Closed rgommers closed 3 years ago
I feel part of this issue is related to the fact that different implementations handle the intermediate type during reduction differently. On the C++ side this is also a known problem and there is an ongoing proposal to fix this ambiguity (and all the associated issues) by requiring the intermediate type to be either the dtype of the initial value (if there's one) or the input iterator's value type (https://wg21.link/P0571). I would suggest to follow the C++ behavior if possible (assuming if the proposal would be accepted) as most libraries have a C++ implementation under the hood. The net effect is likely leaning toward keeping the input dtype.
Pinging the proposal author @brycelelbach for awareness (maybe he could comment on potential pitfalls or challenges).
On the CuPy side, I see no reason to not follow this behavior except that we want to be NumPy compliant in the main namespace.
Interesting, thanks @leofang. That proposal goes into a lot of depth about the intermediary type, which matters for implementers but is something we should be agnostic about here imho. The only thing that matters is the output dtype, because that's user-observable behavior. If someone wants to write an implementation where the intermediate type is long double
for all input dtypes, and then cast the final result back to the correct output dtype, that should be perfectly fine.
I'm very unsure about what the output dtype should be. Preserving input dtype sounds nice in theory, but I expect the TF/MXNet behavior to be a foot gun in practice. Take for example uint8
and uint16
- the main use case for those are image processing. Any practically relevant sum(uint8_image)
is going to overflow, and many uint16
images will too. So it seems like a very impractical choice.
Reductions in numpy have an initial
keyword (see, e.g. docs for sum), which seems necessary to force an upcast in case the behavior would be "keep input dtype", but is hardly used with numpy code because the default behavior is fine. TF reduce_sum doesn't have this. I couldn't find an issue about this on the TF issue tracker so quickly.
Side note, NumPy does have something weird going on as well, it's happy to use scalar negative values in unsigned integer reductions; unclear to me why:
>>> image = np.ones((100, 2), dtype=np.uint8)
>>> np.sum(image, axis=0)
array([100, 100], dtype=uint64)
>>> np.sum(image, axis=0, initial=1)
array([101, 101], dtype=uint64)
>>> np.sum(image, axis=0, initial=-1)
array([99, 99], dtype=uint64)
>>> np.sum(image, axis=0, initial=np.array(-1))
...
TypeError: Cannot cast scalar from dtype('int64') to dtype('uint64') according to the rule 'safe'
Searching for "reduce_sum
overflow" is hard, cause "Stack Overflow". But this shows exactly what I thought TF would struggle with: https://github.com/tensorflow/tensorflow/commit/23fde233bf3210759b5a4453bc39101df9c86d0c, https://github.com/tensorflow/tensorflow/blob/master/tensorflow/core/kernels/reduction_ops.h#L60.

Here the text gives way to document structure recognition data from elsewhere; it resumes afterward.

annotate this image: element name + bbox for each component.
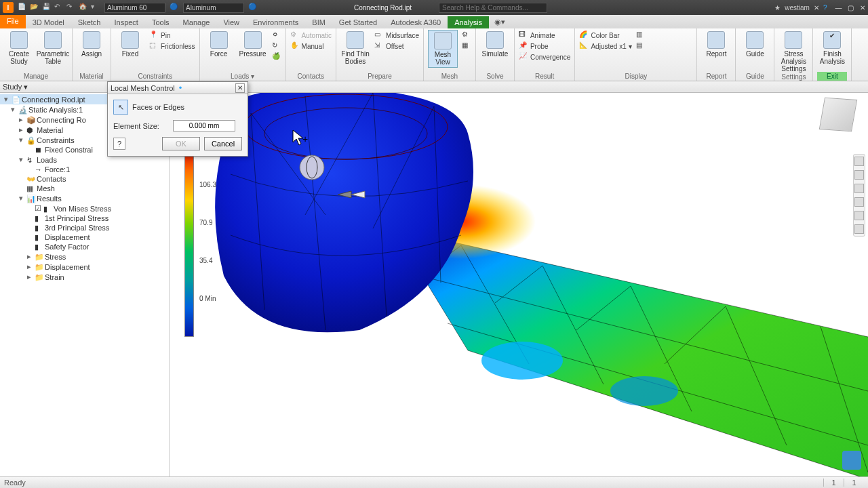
tab-manage[interactable]: Manage	[176, 16, 217, 28]
display-scale-select[interactable]: 📐Adjusted x1 ▾	[579, 41, 631, 52]
graphics-viewport[interactable]: 141.8 106.3 70.9 35.4 0 Min z x	[170, 93, 868, 476]
loads-extra-3[interactable]: 🍏	[272, 52, 281, 62]
nav-home-icon[interactable]	[854, 157, 864, 166]
qat-undo-icon[interactable]: ↶	[54, 3, 64, 12]
tab-bim[interactable]: BIM	[305, 16, 332, 28]
nav-orbit-icon[interactable]	[854, 170, 864, 180]
mesh-view-button[interactable]: Mesh View	[428, 30, 458, 68]
tab-file[interactable]: File	[0, 15, 26, 28]
nav-pan-icon[interactable]	[854, 184, 864, 193]
mesh-icon: ▦	[26, 184, 35, 192]
panel-loads[interactable]: Loads ▾	[204, 72, 281, 81]
close-icon[interactable]: ✕	[860, 4, 865, 12]
qat-save-icon[interactable]: 💾	[42, 3, 52, 12]
tree-disp[interactable]: ▮Displacement	[0, 232, 169, 242]
manual-contacts-button[interactable]: ✋Manual	[290, 41, 332, 52]
help-icon[interactable]: ?	[823, 4, 827, 12]
fixed-constraint-button[interactable]: Fixed	[115, 30, 145, 58]
settings-button[interactable]: Stress Analysis Settings	[778, 30, 808, 73]
search-input[interactable]	[439, 3, 547, 13]
midsurface-button[interactable]: ▭Midsurface	[374, 30, 419, 41]
loads-extra-2[interactable]: ↻	[272, 41, 281, 52]
tree-disp2[interactable]: ▸📁Displacement	[0, 262, 169, 272]
tree-p1[interactable]: ▮1st Principal Stress	[0, 214, 169, 223]
legend-tick: 0 Min	[199, 295, 216, 333]
material-selector-1[interactable]	[104, 3, 165, 13]
colorbar-button[interactable]: 🌈Color Bar	[579, 30, 631, 41]
tab-tools[interactable]: Tools	[145, 16, 176, 28]
qat-redo-icon[interactable]: ↷	[66, 3, 76, 12]
tree-p3[interactable]: ▮3rd Principal Stress	[0, 223, 169, 232]
simulate-button[interactable]: Simulate	[480, 30, 510, 58]
tree-contacts[interactable]: 👐Contacts	[0, 174, 169, 184]
tree-mesh[interactable]: ▦Mesh	[0, 184, 169, 193]
loads-extra-1[interactable]: ⭘	[272, 30, 281, 41]
appearance-icon-2[interactable]: 🔵	[248, 3, 258, 12]
qat-open-icon[interactable]: 📂	[30, 3, 39, 12]
exchange-icon[interactable]: ✕	[814, 4, 819, 12]
finish-analysis-button[interactable]: ✔Finish Analysis	[817, 30, 847, 65]
element-size-label: Element Size:	[113, 122, 169, 130]
guide-button[interactable]: Guide	[740, 30, 770, 58]
tab-env[interactable]: Environments	[246, 16, 305, 28]
force-button[interactable]: Force	[204, 30, 234, 58]
pin-constraint-button[interactable]: 📍Pin	[149, 30, 195, 41]
animate-button[interactable]: 🎞Animate	[519, 30, 570, 41]
convergence-button[interactable]: 📈Convergence	[519, 52, 570, 62]
dialog-pin-icon[interactable]: •	[179, 83, 182, 93]
study-icon: 🔬	[18, 106, 26, 114]
nav-fullnav-icon[interactable]	[854, 224, 864, 234]
nav-lookat-icon[interactable]	[854, 211, 864, 220]
tree-vm[interactable]: ☑▮Von Mises Stress	[0, 203, 169, 214]
tree-sf[interactable]: ▮Safety Factor	[0, 242, 169, 251]
element-size-input[interactable]	[173, 120, 235, 131]
dialog-close-icon[interactable]: ✕	[235, 83, 245, 93]
tab-view[interactable]: View	[216, 16, 246, 28]
maximize-icon[interactable]: ▢	[848, 4, 854, 12]
signin-icon[interactable]: ★	[774, 4, 781, 12]
qat-more-icon[interactable]: ▾	[91, 3, 100, 12]
cancel-button[interactable]: Cancel	[204, 137, 242, 150]
tab-analysis[interactable]: Analysis	[448, 16, 489, 28]
appearance-icon[interactable]: 🔵	[170, 3, 179, 12]
faces-label: Faces or Edges	[132, 103, 184, 111]
share-button[interactable]	[842, 451, 861, 470]
dialog-title: Local Mesh Control	[111, 84, 175, 92]
panel-constraints: Constraints	[115, 72, 195, 81]
frictionless-button[interactable]: ⬚Frictionless	[149, 41, 195, 52]
create-study-button[interactable]: Create Study	[4, 30, 34, 65]
display-extra-1[interactable]: ▥	[636, 30, 646, 41]
tab-overflow-icon[interactable]: ◉▾	[489, 16, 511, 28]
local-mesh-button[interactable]: ▦	[462, 41, 471, 52]
ok-button[interactable]: OK	[162, 137, 200, 150]
tab-start[interactable]: Get Started	[332, 16, 384, 28]
find-thin-button[interactable]: Find Thin Bodies	[340, 30, 370, 65]
select-faces-button[interactable]: ↖	[113, 100, 128, 115]
automatic-contacts-button[interactable]: ⚙Automatic	[290, 30, 332, 41]
mesh-settings-button[interactable]: ⚙	[462, 30, 471, 41]
user-name[interactable]: westiam	[785, 4, 810, 12]
tree-stress[interactable]: ▸📁Stress	[0, 251, 169, 262]
minimize-icon[interactable]: —	[835, 4, 842, 12]
display-extra-2[interactable]: ▤	[636, 41, 646, 52]
pressure-button[interactable]: Pressure	[238, 30, 268, 58]
qat-new-icon[interactable]: 📄	[18, 3, 27, 12]
material-selector-2[interactable]	[183, 3, 244, 13]
tab-a360[interactable]: Autodesk A360	[384, 16, 448, 28]
tab-model[interactable]: 3D Model	[26, 16, 71, 28]
nav-zoom-icon[interactable]	[854, 197, 864, 207]
qat-home-icon[interactable]: 🏠	[79, 3, 88, 12]
tree-force[interactable]: →Force:1	[0, 165, 169, 174]
study-dropdown[interactable]: Study ▾	[3, 83, 28, 92]
tab-inspect[interactable]: Inspect	[107, 16, 144, 28]
report-button[interactable]: Report	[701, 30, 731, 58]
assign-material-button[interactable]: Assign	[77, 30, 106, 58]
view-cube[interactable]	[819, 98, 857, 132]
tab-sketch[interactable]: Sketch	[71, 16, 108, 28]
dialog-help-icon[interactable]: ?	[113, 138, 125, 150]
offset-button[interactable]: ⇲Offset	[374, 41, 419, 52]
tree-results[interactable]: ▾📊Results	[0, 193, 169, 203]
tree-strain[interactable]: ▸📁Strain	[0, 272, 169, 282]
probe-button[interactable]: 📌Probe	[519, 41, 570, 52]
parametric-table-button[interactable]: Parametric Table	[38, 30, 68, 65]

// Specialization for which we do the reduction in IntermediateType to
// avoid integer overflow.
#define CASTING_SPECIALIZATION(ScalarType, IntermediateType)
...
CASTING_SPECIALIZATION(uint8, uint64);
CASTING_SPECIALIZATION(uint16, uint64);
<etc>
And same for floating point:
// Specialization for BF16 Reducer to fix accuracy.

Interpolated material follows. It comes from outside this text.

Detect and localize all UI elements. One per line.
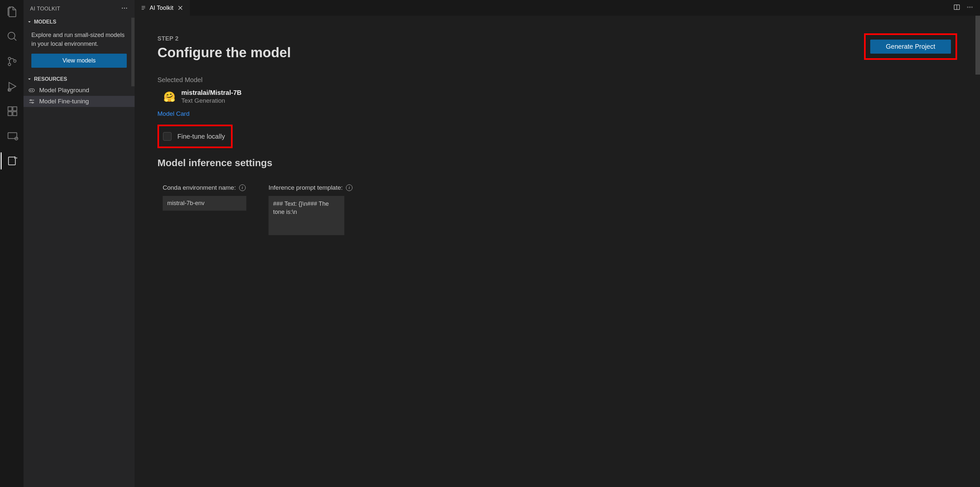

// TODO: All BF16 reducers should have specializations to fix accuracy.
JAX discussion: https://github.com/google/jax/issues/3154. That leans towards making a change from its current behavior to preserving input dtype.
The discussion there does make sense for, e.g., float32
. The trouble is that for 32-bit dtypes, preserving input dtypes seems clearly better, but for lower-precision dtypes it will almost never be the right thing to do.
EDIT: copying the example from that issue to show JAX behavior for all dtypes:
In [1]: import jax.numpy as jnp
...: from jax.test_util import dtypes
...: from jax import config; config.update('jax_enable_x64', True)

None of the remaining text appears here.